Tony has some noteworthy supporters. Most of us can recall one of the great quotes from Canadian sprinter and coach Charlie Francis: “If American track coaches had designed the Great Pyramid, it would have covered 700 acres and topped off at 30 feet.”
Texas A&M sprint coach Vince Anderson also comments on this notion of pyramid peaking for sprinters as a “faulty tower.” He adds, “In the case of distance runners, maybe they need to take a cue from sprinters. Speed is something you can’t just hold off to ‘top off the peaking pyramid’ at the end of the season. Sprinting, like any complex skill, must be actively rehearsed for an athlete to achieve their best possible result. It is delusional thinking that skill development will occur without specifically training that skill properly. It takes several weeks (a few months) of SPRINT work to sharpen a sprinter to top form. Start sprint activity from the first day of practice. Do not wait to begin sprint training. We never try to wait to run fast.”

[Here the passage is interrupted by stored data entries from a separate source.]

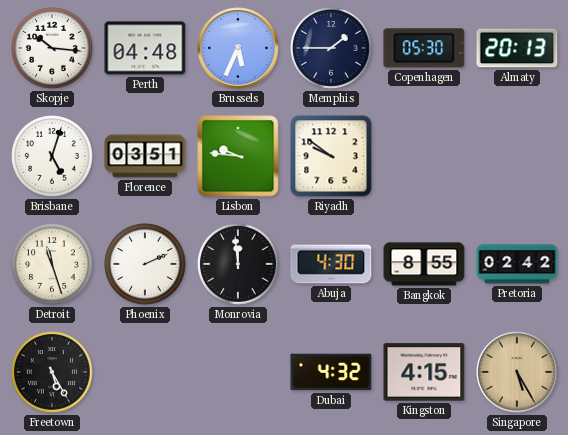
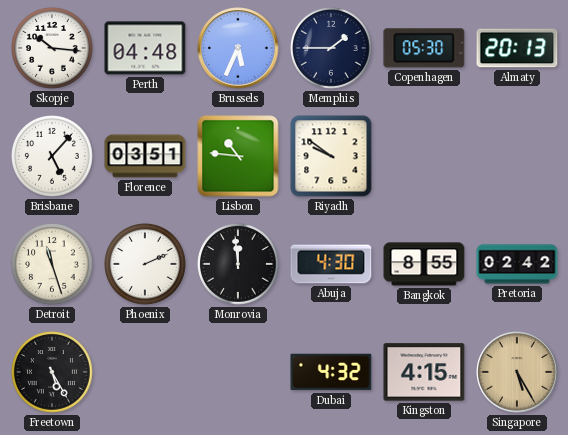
Brisbane: 5:03 -> 5:07
Lisbon: 9:46 -> 10:46
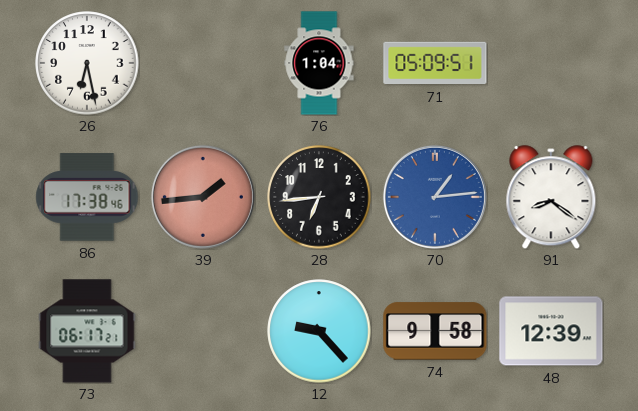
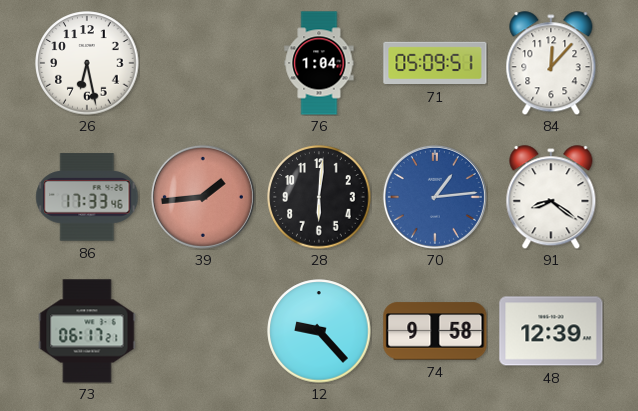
84: none -> 12:07
86: 17:38 -> 17:33
28: 6:44 -> 6:01
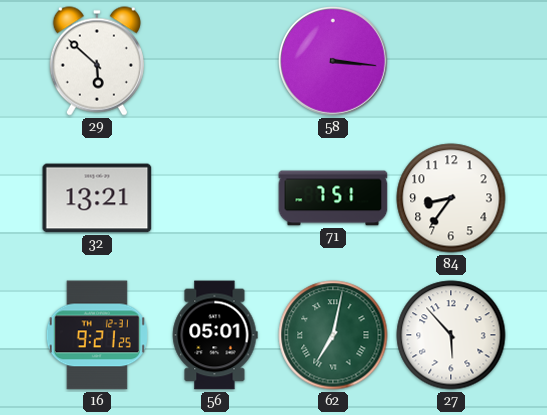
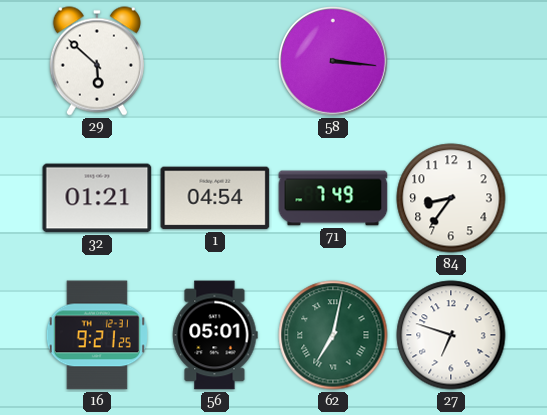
32: 13:21 -> 01:21
1: none -> 04:54
71: 7:51 -> 7:49
27: 5:53 -> 6:48
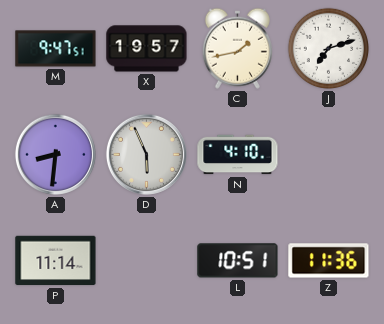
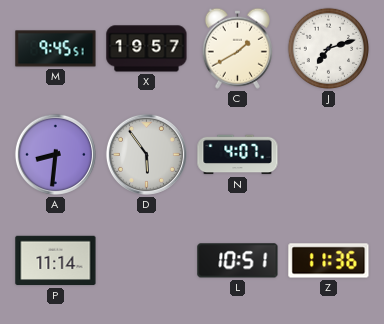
M: 9:47 -> 9:45
C: 1:43 -> 1:40
D: 5:56 -> 5:54
N: 4:10 -> 4:07
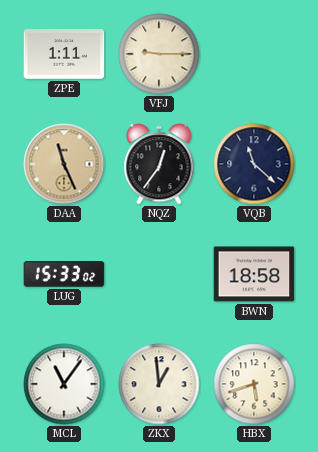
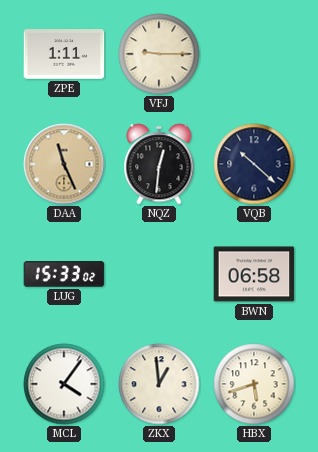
NQZ: 12:36 -> 12:31
VQB: 11:22 -> 10:22
BWN: 18:58 -> 06:58
MCL: 11:06 -> 4:06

Bob Sevene, who trained Mary Decker, said Mary was so talented that he could have coached her all wrong, and she still could have gone out and run a 4:20 1500! My attitude is that this certainly applies to the kinds of high school athletes many of us work with, regardless of their basic talent. Systems don’t produce—kids do. It just so happens that we believe kids perform better because of our systems. Whether this is a truth—or a myth—is not the point.
Remember, the measure of our accomplishment will be how successful we are at keeping new runners out, average runners productive, good runners happy, and the great ones healthy. Successful coaches at our level—given our limitations and challenges—will find that we can have a positive impact on the kids we coach when we construct programs that do three things that Tony believes are essential: educate, promote, and motivate. This is how he Feeds the Cats.
As Tony explains in his mission statement: “Plainfield North will have a successful team because the fastest guys walking our hallways will WANT to run track and will remain happy, enthusiastic, and energetic. Our best athletes will speak well of our program and will recruit fast guys to join them.”
In this regard, perhaps his least controversial statement is the one we should remember the most.